Tuesday, January 29, 2008

 

Daily Dude I Want to Hit: Tom Brady's leg


Name: Tom Brady's leg

DOB: August 3, 1977

Occupation: slightly limping

Hometown: San Mateo, California

Current residence: gently practicing in Phoenix, Arizona

Why I Want to Hit that Hotness: Tom Brady's leg over the past week has demonstrated the most attractive feature it ever could possibly have: a slight limp. Tom was spotted strolling around with some ugly flowers for Gisele last week here in the colony of Nieuw Amsterdam with a walking boot on his ouchie ankle (while rocking his designer metrosexual casual wear to the effect of looking like a grade A tool, I might add). Since then, speculation has been rampant about the severity of the high minor ankle sprain he sustained during the AFC Championship game.

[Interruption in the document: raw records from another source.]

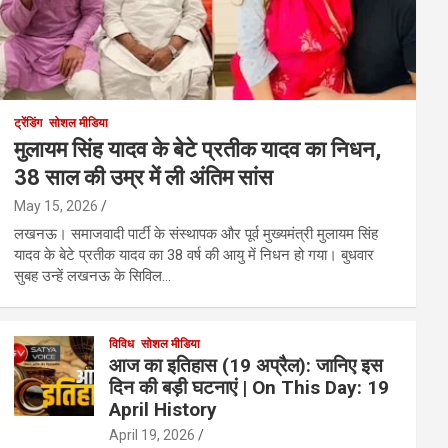
ट्रेंडिंग
सोशल मीडिया
मुलायम सिंह यादव के बेटे प्रतीक यादव का निधन,
38 साल की उम्र में ली अंतिम सांस
May 15, 2026
लखनऊ। समाजवादी पार्टी के संस्थापक और पूर्व मुख्यमंत्री मुलायम सिंह
यादव के बेटे प्रतीक यादव का 38 वर्ष की आयु में निधन हो गया। बुधवार
सुबह उन्हें लखनऊ के सिविल…
विविध
सोशल मीडिया
आज का इतिहास (19 अप्रैल): जानिए इस
दिन की बड़ी घटनाएं | On This Day: 19
April History
April 19, 2026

Unfortunately, the grand dreams I initially had of Brady being felled prior to the Super Bowl and the Patriots losing thanks to their offense being put into the clumsy hands of Matt Cassel (who thus far has attempted a meager seven passes in six games this season) were shattered when he showed up to a press conference and vowed to return the Lombardi trophy to Foxborough. However, there is still a glimmer of hope that Brady will fuck up bad, thus causing the Patriots to get totally spanked by the Giants defense this Sunday. Apparently, his ankle is still tender and he's only barely been practicing. I am thus cautiously optimistic that Mr. Perfect will hobble out onto the field Sunday and get promptly owned. If all goes well, the last thing he'll see before his ankle totally gives up and the Patriots see their perfect season go to shit is Michael Strahan's diastema bearing down on his bitch ass.

So keep up the good work, Tom Brady's ankle! All of us who hate the Patriots are counting on you.